The north end of the show is a considerable walk from the booths and tents located near the Bahia Mar, particularly when there’s not a cloud in the sky. However, the location is not without its advantages. Just as the rest of the show is structured by dividing up the builders by their make of boats – the sportfishermen with the sportfishermen, the trawlers with the trawlers, and the megayachts with the megayachts – the brokerage boats are kept with the brokerage boats and attract attendees who are interested in buying, not just looking.
“Being positioned on the north end surrounded by similar-size brokerage boats has always done well for us,” says Nicholas Scherb, co-founder and broker. “It takes a little more effort to walk up there off Las Olas, which weeds out people just out to see big boats.
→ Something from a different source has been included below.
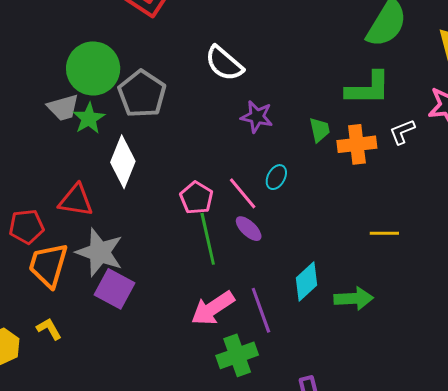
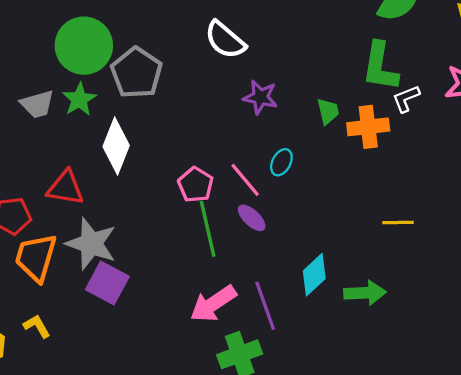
green L-shape: (368, 88) -> (380, 67), turned 99
gray trapezoid: (63, 108) -> (37, 104), moved
white L-shape: (402, 132) -> (406, 99), moved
We find on the north-end customer tends to be more qualified and know what their looking for.”
Fort Lauderdale marks the beginning of the American season. The deals made and the interest shown on the docks will set the tone for the rest of the season. The show also demonstrates to overseas builders and brokers the health of the American market, which in recent years hasn’t been as strong as the European and South American markets.
“We expected this to be a strong show with the American market still showing the bulk of our sales continuing to be the largest player in the yachting world,” Scherb explains. “Of course we see buyers and sellers from all over the world, but the reality is the American market remains strong.”
Although this year seemed to be slightly less crowded than previous year, the refrain on the docks from builders and brokers seemed to be that the “right people” were at the show. The 26 North Yachts team noticed the same trend.
“All in all the traffic was about average but an end result of the show is we’re seeing offers, which is all we can ask for,” Carlson says. “The true success of any show is typically determined the following couple of weeks. In reality all it takes is our brokers to make contact with a few good buyers and sellers and it’s all worth, which we certainly feel like it was this year.”